Fishburne appears across multiple self-reported groups in the Census data. The largest shares in the 2020 file are White (51.7%), Black (41.0%), Two or More Races (4.3%). For 2020, the source file also published raw headcounts for each group, which is why this page can show both percentages and counts in the ancestry section.
Yes. This page is using the latest surname file currently loaded on Name Census, which is 2020. The historical section above also keeps any older Census surname entries we have for Fishburne (2000, 2010, 2020).
No. The Census Bureau only publishes surnames that appeared at least 100 times in a given decennial Census. That means very rare surnames are excluded entirely, and a surname can appear in one Census release but disappear from a later one if it falls below the reporting threshold.
There are two main reasons: rounding and suppression. The Census Bureau rounds published values, and it may suppress very small cells to protect privacy. For 2020, the Bureau also published raw group counts rather than direct percentages, so Name Census converts those counts back into shares for comparability across census years.
A surname referring to someone living near a place with abundant fish or streams. The fuller origin note on this page goes into more detail.

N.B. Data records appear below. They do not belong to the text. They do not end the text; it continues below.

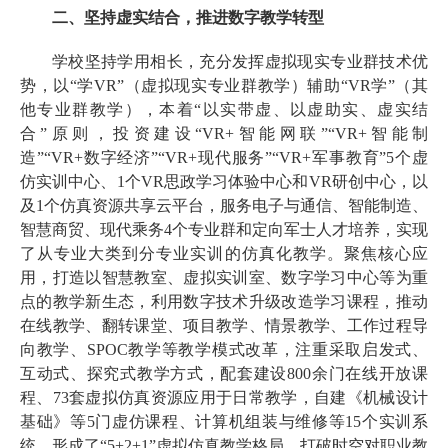
二、坚持虚实结合，推进数字教学转型
学校坚持学用相长，充分发挥虚拟现实专业群技术优
势，以“学VR”（虚拟现实专业群教学）辅助“VR学”（其
他专业群教学），本着“以实带虚、以虚助实、虚实结
合”原则，投资建设“VR+智能网联”“VR+智能制
造”“VR+数字经济”“VR+现代服务”“VR+军事教育”5个虚
仿实训中心、1个VR思政学习体验中心和VR研创中心，以
及1个仿真资源共享云平台，服务电子与通信、智能制造、
智慧商贸、现代乘务4个专业群和定向军士人才培养，实现
了从专业大类到分专业实训的仿真化教学。聚焦核心应
用，打造以智慧教室、虚拟实训室、数字学习中心等为重
点的教学新生态，利用数字技术升级改造学习课程，推动
在线教学、翻转课堂、项目教学、情景教学、工作过程导
向教学、SPOC教学等教学模式改革，注重采取启发式、
互动式、探究式教学方式，配套建设800余门在线开放课
程、73套虚拟仿真资源应用于日常教学，自建《机械设计
基础》等5门虚仿课程、计算机组装与维修等15个实训系
统，形成了“5+2+1”虚拟仿真教学格局，打破时空对职业教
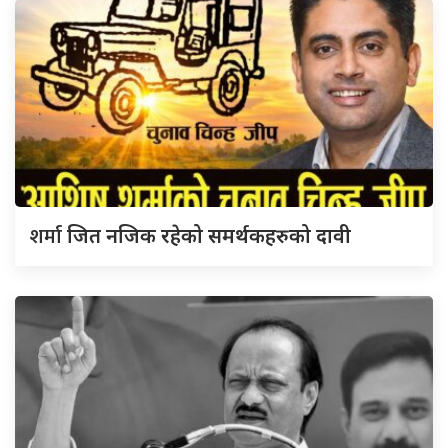
शर्मा
जित नजिक रहेको समर्थकहरुको दावी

All surname statistics on Name Census are drawn from the US Census Bureau's decennial surname frequency tables. These files list every surname that appeared 100 or more times in the 2020 Census, along with a count, a per-100,000 rate, and a self-reported demographic breakdown. You can read the full explanation on our methodology page.

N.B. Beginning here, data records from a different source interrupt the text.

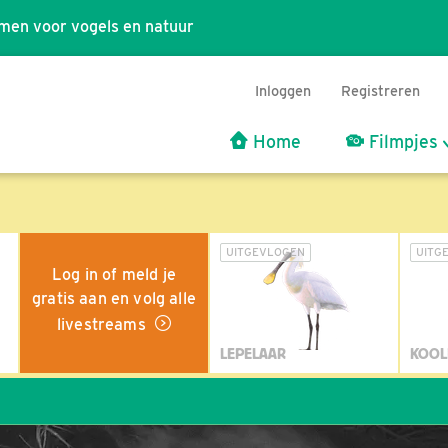
men voor vogels en natuur
Inloggen
Registreren
Home
Filmpjes
UITGEVLOGEN
UITG
Log in of meld je
gratis aan en volg alle
livestreams
LEPELAAR
KOOL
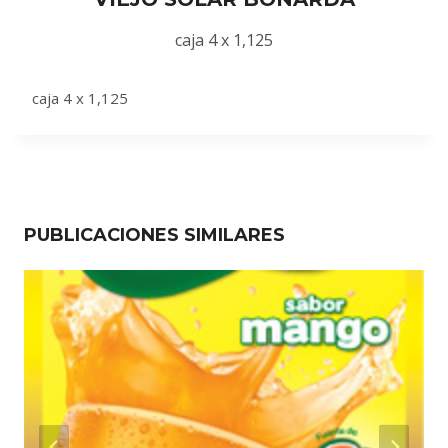
caja 4 x 1,125
caja 4 x 1,125
PUBLICACIONES SIMILARES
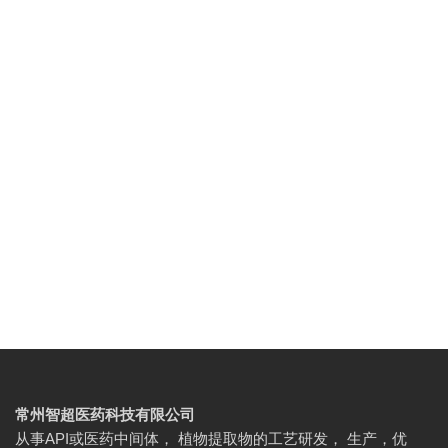
常州智超医药科技有限公司
从事API或医药中间体， 植物提取物的工艺研发， 生产，优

For surnames, Name Census does not age cohorts the way it does for first names. Instead, it takes the Census Bureau's published frequency for Fishburne (0.19 per 100,000) and applies that rate to the current U.S. resident population to estimate how many living Americans have the surname today.
HowManyOfMe.org, our sister site, answers that with the living-bearer count in one glance.